### Exercise instructions
Only lines that contain the word "title" belong in the answer; copy them from the records below.

### Data for this task
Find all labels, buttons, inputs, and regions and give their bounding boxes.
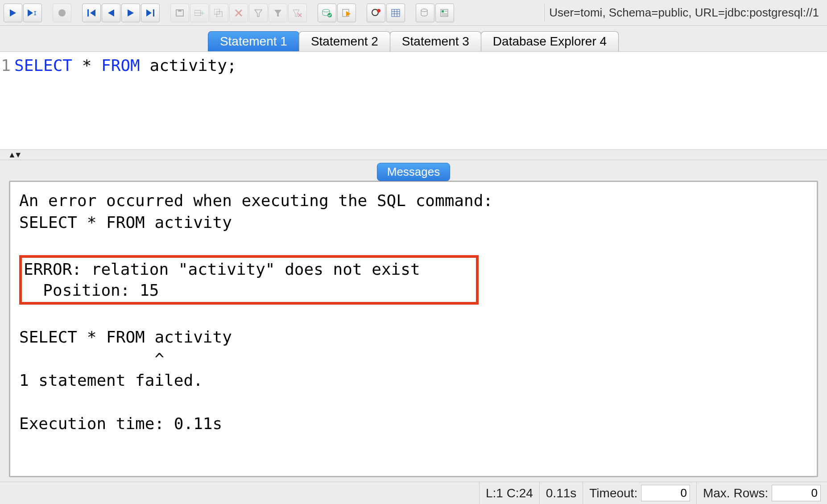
rollback-button[interactable] xyxy=(337,4,356,22)
svg-marker-27 xyxy=(346,11,351,17)
line-gutter: 1 xyxy=(0,52,12,149)
delete-row-button[interactable] xyxy=(229,4,248,22)
error-line-2: Position: 15 xyxy=(24,281,159,299)
db-info-button[interactable] xyxy=(435,4,454,22)
messages-area[interactable]: An error occurred when executing the SQL… xyxy=(9,181,818,477)
show-table-button[interactable] xyxy=(386,4,405,22)
first-record-button[interactable] xyxy=(82,4,101,22)
svg-rect-9 xyxy=(153,9,154,17)
timeout-label: Timeout: xyxy=(589,486,637,500)
filter-clear-button[interactable] xyxy=(288,4,307,22)
tab-statement-1[interactable]: Statement 1 xyxy=(208,31,299,51)
editor-text-rest: activity; xyxy=(140,56,237,74)
error-line-1: ERROR: relation "activity" does not exis… xyxy=(24,260,420,278)
error-highlight: ERROR: relation "activity" does not exis… xyxy=(19,255,479,305)
stop-button[interactable] xyxy=(53,4,71,22)
toolbar: I + xyxy=(0,0,827,26)
statement-tabs: Statement 1 Statement 2 Statement 3 Data… xyxy=(0,26,827,51)
sql-editor[interactable]: 1 SELECT * FROM activity; xyxy=(0,51,827,149)
msg-caret: ^ xyxy=(19,350,164,368)
maxrows-label: Max. Rows: xyxy=(703,486,768,500)
exec-time: 0.11s xyxy=(539,482,583,504)
commit-button[interactable] xyxy=(318,4,336,22)
tab-statement-2[interactable]: Statement 2 xyxy=(299,31,390,51)
connection-info: User=tomi, Schema=public, URL=jdbc:postg… xyxy=(544,4,823,21)
msg-intro-1: An error occurred when executing the SQL… xyxy=(19,191,493,210)
maxrows-cell: Max. Rows: xyxy=(696,482,827,504)
db-tree-button[interactable] xyxy=(416,4,434,22)
svg-marker-19 xyxy=(255,10,262,17)
timeout-cell: Timeout: xyxy=(583,482,696,504)
svg-marker-6 xyxy=(108,9,114,17)
svg-marker-5 xyxy=(90,9,95,17)
svg-marker-20 xyxy=(274,10,281,17)
svg-text:+: + xyxy=(201,9,204,17)
svg-marker-8 xyxy=(146,9,152,17)
svg-rect-37 xyxy=(442,10,444,12)
svg-text:I: I xyxy=(33,10,37,17)
filter-add-button[interactable] xyxy=(249,4,268,22)
svg-point-35 xyxy=(421,9,427,12)
save-grid-button[interactable] xyxy=(170,4,189,22)
filter-apply-button[interactable] xyxy=(269,4,287,22)
svg-marker-7 xyxy=(128,9,134,17)
svg-point-3 xyxy=(58,9,66,17)
toggle-autocommit-button[interactable] xyxy=(367,4,385,22)
svg-point-24 xyxy=(323,9,330,12)
prev-record-button[interactable] xyxy=(102,4,120,22)
svg-marker-1 xyxy=(28,9,33,17)
run-current-button[interactable]: I xyxy=(23,4,42,22)
editor-content[interactable]: SELECT * FROM activity; xyxy=(12,52,240,149)
splitter-handle[interactable]: ▲▼ xyxy=(0,149,827,160)
maxrows-input[interactable] xyxy=(772,485,821,501)
result-tab-messages[interactable]: Messages xyxy=(377,163,451,181)
run-button[interactable] xyxy=(4,4,22,22)
tab-statement-3[interactable]: Statement 3 xyxy=(390,31,481,51)
svg-rect-11 xyxy=(178,10,182,12)
msg-fail: 1 statement failed. xyxy=(19,371,203,389)
last-record-button[interactable] xyxy=(141,4,160,22)
editor-text: * xyxy=(72,56,101,74)
next-record-button[interactable] xyxy=(121,4,140,22)
keyword-from: FROM xyxy=(101,56,140,74)
msg-echo: SELECT * FROM activity xyxy=(19,328,232,346)
msg-intro-2: SELECT * FROM activity xyxy=(19,213,232,231)
svg-rect-4 xyxy=(87,9,89,17)
result-panel: Messages An error occurred when executin… xyxy=(0,160,827,482)
copy-row-button[interactable] xyxy=(210,4,228,22)
cursor-position: L:1 C:24 xyxy=(479,482,539,504)
add-row-button[interactable]: + xyxy=(190,4,209,22)
svg-marker-0 xyxy=(10,9,16,17)
msg-exec-time: Execution time: 0.11s xyxy=(19,414,222,433)
keyword-select: SELECT xyxy=(14,56,72,74)
splitter-arrows-icon: ▲▼ xyxy=(8,150,21,160)
svg-rect-30 xyxy=(392,9,400,17)
svg-point-29 xyxy=(377,9,380,12)
status-bar: L:1 C:24 0.11s Timeout: Max. Rows: xyxy=(0,482,827,504)
tab-db-explorer[interactable]: Database Explorer 4 xyxy=(481,31,619,51)
timeout-input[interactable] xyxy=(641,485,690,501)
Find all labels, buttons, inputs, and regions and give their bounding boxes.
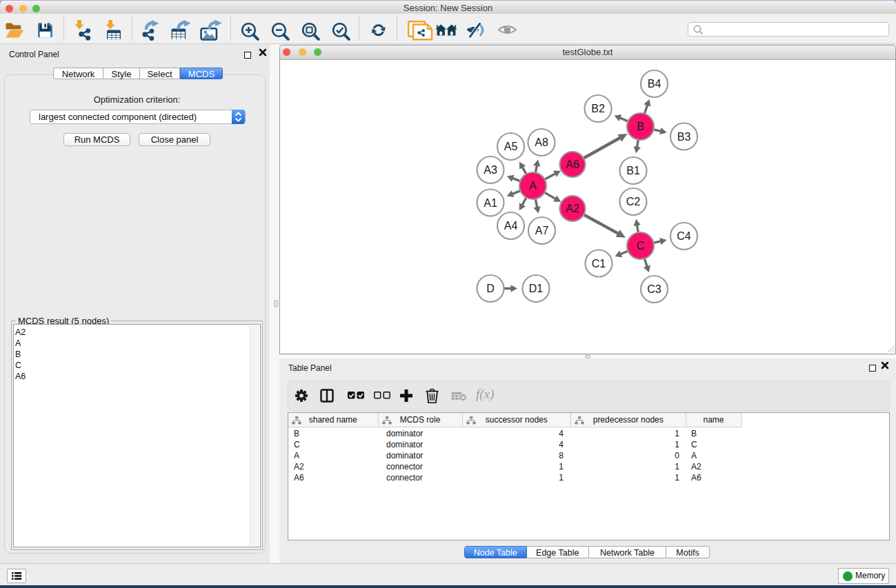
svg-text:B4: B4: [648, 78, 661, 90]
svg-text:B1: B1: [626, 165, 640, 176]
svg-text:B3: B3: [677, 131, 691, 143]
svg-text:A7: A7: [535, 225, 549, 236]
svg-text:A: A: [529, 180, 537, 192]
svg-text:A1: A1: [484, 197, 497, 209]
svg-text:A6: A6: [566, 159, 579, 170]
svg-text:C: C: [637, 240, 645, 252]
svg-text:C3: C3: [647, 283, 661, 295]
svg-text:D1: D1: [529, 283, 544, 294]
svg-text:A5: A5: [504, 141, 518, 152]
svg-text:C4: C4: [677, 230, 691, 242]
svg-text:D: D: [486, 283, 495, 294]
svg-text:C2: C2: [626, 196, 641, 207]
svg-text:A3: A3: [484, 164, 497, 176]
svg-text:A2: A2: [566, 203, 579, 214]
svg-text:B2: B2: [591, 103, 605, 114]
svg-text:A4: A4: [504, 220, 518, 232]
svg-text:C1: C1: [592, 258, 606, 270]
svg-text:A8: A8: [535, 136, 548, 148]
svg-text:B: B: [637, 121, 644, 132]
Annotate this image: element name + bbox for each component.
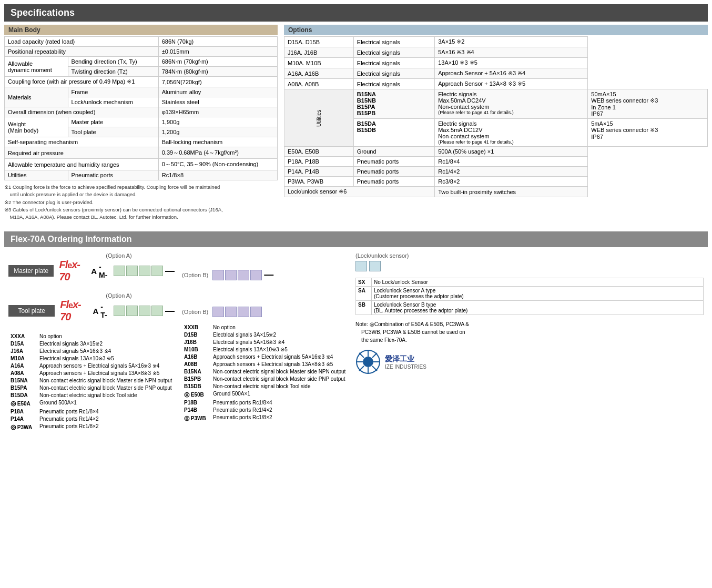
option-b-master-placeholder <box>182 252 350 269</box>
list-item: P18BPneumatic ports Rc1/8×4 <box>182 399 350 406</box>
list-item: ◎ P3WAPneumatic ports Rc1/8×2 <box>8 422 177 431</box>
table-row: Weight(Main body) Master plate 1,900g <box>5 117 278 127</box>
ordering-body: (Option A) Master plate Flex-70A -M- — <box>4 252 708 431</box>
svg-line-7 <box>372 366 377 371</box>
list-item: B15PBNon-contact electric signal block M… <box>182 375 350 382</box>
list-item: A16AApproach sensors + Electrical signal… <box>8 362 177 369</box>
code-box <box>114 266 125 276</box>
code-box-purple <box>250 270 262 280</box>
sensor-code-box <box>369 261 381 271</box>
tool-plate-section: (Option A) Tool plate Flex-70A -T- — <box>8 292 177 323</box>
code-box-purple <box>212 270 224 280</box>
svg-point-1 <box>363 357 373 367</box>
options-table: D15A. D15B Electrical signals 3A×15 ※2 J… <box>284 36 708 197</box>
table-row: D15A. D15B Electrical signals 3A×15 ※2 <box>284 37 708 47</box>
list-item: D15AElectrical signals 3A×15※2 <box>8 340 177 347</box>
table-row: A16A. A16B Electrical signals Approach S… <box>284 68 708 79</box>
table-row: Allowabledynamic moment Bending directio… <box>5 57 278 67</box>
option-b-label-1: (Option B) <box>182 272 208 278</box>
svg-line-9 <box>359 366 364 371</box>
list-item: M10AElectrical signals 13A×10※3 ※5 <box>8 354 177 362</box>
table-row: Required air pressure 0.39～0.68MPa (4～7k… <box>5 147 278 159</box>
ize-brand: 愛泽工业 IZE INDUSTRIES <box>385 354 426 370</box>
list-item: B15NANon-contact electric signal block M… <box>182 368 350 375</box>
list-item: ◎ P3WBPneumatic ports Rc1/8×2 <box>182 413 350 422</box>
option-a-label-master: (Option A) <box>61 252 177 259</box>
table-row: Materials Frame Aluminum alloy <box>5 87 278 97</box>
option-b-label-2: (Option B) <box>182 309 208 315</box>
ordering-note: Note: ◎Combination of E50A & E50B, PC3WA… <box>355 320 704 344</box>
table-row: Lock/unlock sensor ※6 Two built-in proxi… <box>284 187 708 197</box>
option-b-master-row: (Option B) — <box>182 269 350 280</box>
svg-line-6 <box>359 353 364 358</box>
code-box <box>151 266 163 276</box>
ordering-title-bar: Flex-70A Ordering Information <box>4 231 708 247</box>
ize-chinese-name: 愛泽工业 <box>385 354 426 364</box>
master-logo: Flex-70 <box>59 259 89 283</box>
code-box-purple <box>238 270 249 280</box>
list-item: ◎ E50AGround 500A×1 <box>8 399 177 408</box>
option-b-tool-placeholder <box>182 290 350 307</box>
master-option-a-boxes <box>114 266 163 276</box>
list-item: A16BApproach sensors + Electrical signal… <box>182 353 350 360</box>
table-row: Utilities Pneumatic ports Rc1/8×8 <box>5 170 278 180</box>
option-a-label-tool: (Option A) <box>61 292 177 299</box>
master-logo-a: A <box>91 267 97 276</box>
code-box <box>114 306 125 316</box>
svg-line-8 <box>372 353 377 358</box>
list-item: D15BElectrical signals 3A×15※2 <box>182 331 350 338</box>
ordering-option-b: (Option B) — (Option B) <box>182 252 350 431</box>
tool-suffix: -T- <box>100 302 109 319</box>
code-box <box>126 306 138 316</box>
specifications-section: Specifications Main Body Load capacity (… <box>4 4 708 221</box>
code-box <box>151 306 163 316</box>
main-body-section: Main Body Load capacity (rated load) 686… <box>4 25 278 221</box>
table-row: P3WA. P3WB Pneumatic ports Rc3/8×2 <box>284 177 708 187</box>
master-plate-row: Master plate Flex-70A -M- — <box>8 259 177 283</box>
footnotes: ※1 Coupling force is the force to achiev… <box>4 184 278 221</box>
sensor-boxes-row <box>355 261 704 271</box>
list-item: P18APneumatic ports Rc1/8×4 <box>8 408 177 415</box>
list-item: A08BApproach sensors + Electrical signal… <box>182 360 350 368</box>
list-item: XXXBNo option <box>182 323 350 331</box>
table-row: SB Lock/unlock Sensor B type(BL. Autotec… <box>356 301 704 315</box>
master-plate-section: (Option A) Master plate Flex-70A -M- — <box>8 252 177 283</box>
options-header: Options <box>284 25 708 35</box>
tool-plate-row: Tool plate Flex-70A -T- — <box>8 299 177 323</box>
code-box-purple <box>225 270 237 280</box>
table-row: Positional repeatability ±0.015mm <box>5 47 278 57</box>
table-row: Self-separating mechanism Ball-locking m… <box>5 137 278 147</box>
list-item: B15NANon-contact electric signal block M… <box>8 377 177 384</box>
ordering-section: Flex-70A Ordering Information (Option A)… <box>4 231 708 431</box>
list-item: J16BElectrical signals 5A×16※3 ※4 <box>182 338 350 346</box>
list-item: P14BPneumatic ports Rc1/4×2 <box>182 406 350 413</box>
list-item: P14APneumatic ports Rc1/4×2 <box>8 415 177 422</box>
sensor-label: (Lock/unlock sensor) <box>355 252 704 259</box>
tool-plate-label: Tool plate <box>8 305 55 317</box>
sensor-code-box <box>355 261 367 271</box>
table-row: SX No Lock/unlock Sensor <box>356 278 704 287</box>
main-body-table: Load capacity (rated load) 686N (70kg) P… <box>4 36 278 180</box>
list-item: B15DBNon-contact electric signal block T… <box>182 382 350 390</box>
table-row: J16A. J16B Electrical signals 5A×16 ※3 ※… <box>284 47 708 58</box>
ordering-diagrams: (Option A) Master plate Flex-70A -M- — <box>8 252 177 431</box>
master-plate-label: Master plate <box>8 265 54 277</box>
main-body-header: Main Body <box>4 25 278 35</box>
table-row: Overall dimension (when coupled) φ139×H6… <box>5 107 278 117</box>
option-a-table: XXXANo optionD15AElectrical signals 3A×1… <box>8 332 177 431</box>
code-box <box>126 266 138 276</box>
spec-title-bar: Specifications <box>4 4 708 22</box>
table-row: SA Lock/unlock Sensor A type(Customer pr… <box>356 287 704 301</box>
table-row: P18A. P18B Pneumatic ports Rc1/8×4 <box>284 157 708 167</box>
ordering-sensor-section: (Lock/unlock sensor) SX No Lock/unlock S… <box>355 252 704 431</box>
master-option-b-boxes <box>212 270 262 280</box>
list-item: ◎ E50BGround 500A×1 <box>182 390 350 399</box>
table-row: Load capacity (rated load) 686N (70kg) <box>5 37 278 47</box>
code-box <box>139 306 150 316</box>
code-box-purple <box>212 307 224 317</box>
code-box-purple <box>250 307 262 317</box>
tool-option-a-boxes <box>114 306 163 316</box>
ordering-title: Flex-70A Ordering Information <box>11 235 132 244</box>
table-row: M10A. M10B Electrical signals 13A×10 ※3 … <box>284 58 708 68</box>
spec-tables-row: Main Body Load capacity (rated load) 686… <box>4 25 708 221</box>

### Result of the exercise
ordering-title-bar: Flex-70A Ordering Information <box>4 231 708 247</box>
spec-title-bar: Specifications <box>4 4 708 22</box>
ordering-title: Flex-70A Ordering Information <box>11 235 132 244</box>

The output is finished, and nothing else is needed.